▶ **Problem description**:
Starting with the line that contains "Macará, debido a" and stopping after the line that contains "CLIC PARA COMENTAR", return each line below exactly as written, with no others.

▶ **Data for review**:
────────────────────

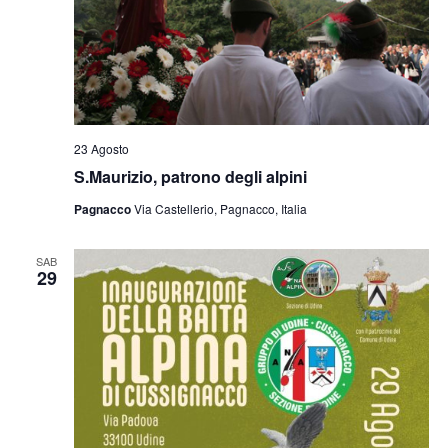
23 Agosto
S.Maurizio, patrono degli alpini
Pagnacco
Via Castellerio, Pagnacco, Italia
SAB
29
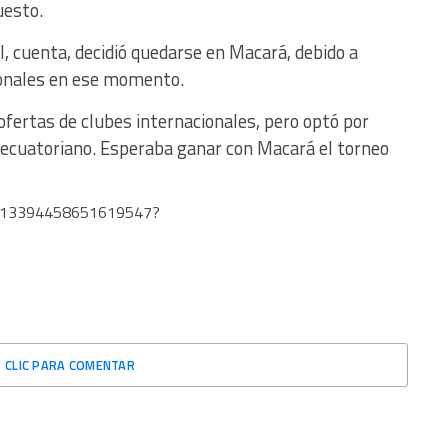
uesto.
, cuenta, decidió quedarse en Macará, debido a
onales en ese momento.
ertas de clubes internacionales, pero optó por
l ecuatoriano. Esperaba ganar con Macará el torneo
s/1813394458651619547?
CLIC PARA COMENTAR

────────────────────

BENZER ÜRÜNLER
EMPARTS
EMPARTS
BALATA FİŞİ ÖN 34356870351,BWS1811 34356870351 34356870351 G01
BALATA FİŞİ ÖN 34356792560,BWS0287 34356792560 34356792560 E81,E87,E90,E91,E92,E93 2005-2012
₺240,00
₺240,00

────────────────────

▶ **Written answer**:
, cuenta, decidió quedarse en Macará, debido a
onales en ese momento.
ertas de clubes internacionales, pero optó por
l ecuatoriano. Esperaba ganar con Macará el torneo
s/1813394458651619547?
CLIC PARA COMENTAR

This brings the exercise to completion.